• Problem statement:
In the entries that follow, find the line containing "полезных липопротеидов высокой плотности"; from there, copy every line exactly through the line containing "и безопасной дневной дозировки кофеина.".

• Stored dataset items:
=== Section Start ===
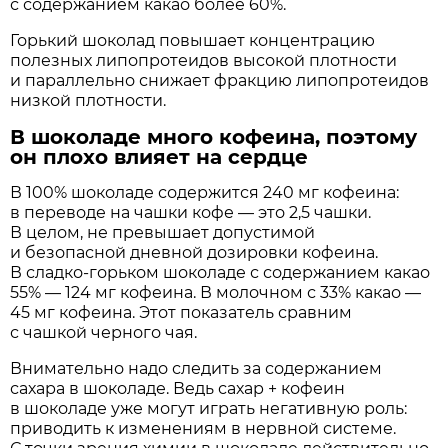
с содержанием какао более 60%.
Горький шоколад повышает концентрацию
полезных липопротеидов высокой плотности
и параллельно снижает фракцию липопротеидов
низкой плотности.
В шоколаде много кофеина, поэтому
он плохо влияет на сердце
В 100% шоколаде содержится 240 мг кофеина:
в переводе на чашки кофе — это 2,5 чашки.
В целом, не превышает допустимой
и безопасной дневной дозировки кофеина.
В сладко-горьком шоколаде с содержанием какао
55% — 124 мг кофеина. В молочном с 33% какао —
45 мг кофеина. Этот показатель сравним
с чашкой черного чая.
Внимательно надо следить за содержанием
сахара в шоколаде. Ведь сахар + кофеин
в шоколаде уже могут играть негативную роль:
приводить к изменениям в нервной системе.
=== Section End ===
• Exercise answer:
полезных липопротеидов высокой плотности
и параллельно снижает фракцию липопротеидов
низкой плотности.
В шоколаде много кофеина, поэтому
он плохо влияет на сердце
В 100% шоколаде содержится 240 мг кофеина:
в переводе на чашки кофе — это 2,5 чашки.
В целом, не превышает допустимой
и безопасной дневной дозировки кофеина.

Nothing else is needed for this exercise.